> **Record set**:
★ ★ ★ ★ ★ ★ ★
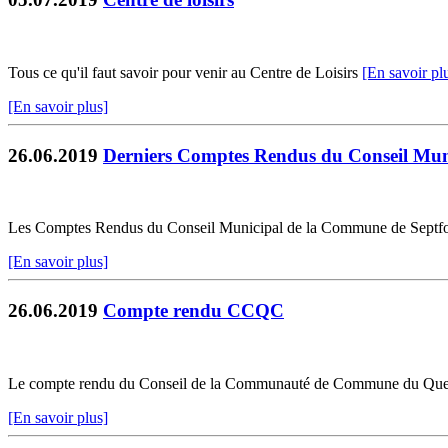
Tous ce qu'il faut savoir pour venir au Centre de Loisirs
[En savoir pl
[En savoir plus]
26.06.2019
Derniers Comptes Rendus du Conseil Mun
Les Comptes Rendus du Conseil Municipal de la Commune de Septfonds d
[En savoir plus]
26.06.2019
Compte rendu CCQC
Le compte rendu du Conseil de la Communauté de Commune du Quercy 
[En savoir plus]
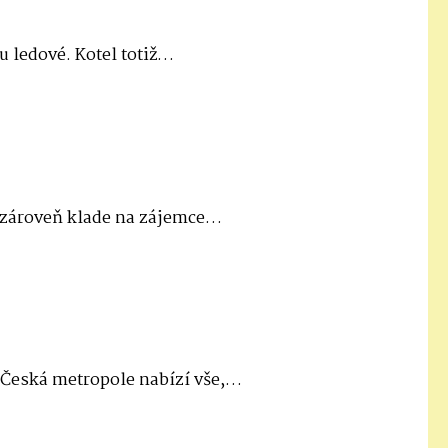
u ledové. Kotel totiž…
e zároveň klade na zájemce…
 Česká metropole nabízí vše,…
★ ★ ★ ★ ★ ★ ★
> **Exercise objective**:
You are asked to reproduce each line above exactly, but to exclude the pictures.

> **Output for this exercise**:
Tous ce qu'il faut savoir pour venir au Centre de Loisirs
[En savoir pl
[En savoir plus]
26.06.2019
Derniers Comptes Rendus du Conseil Mun
Les Comptes Rendus du Conseil Municipal de la Commune de Septfonds d
[En savoir plus]
26.06.2019
Compte rendu CCQC
Le compte rendu du Conseil de la Communauté de Commune du Quercy 
[En savoir plus]
u ledové. Kotel totiž…
e zároveň klade na zájemce…
 Česká metropole nabízí vše,…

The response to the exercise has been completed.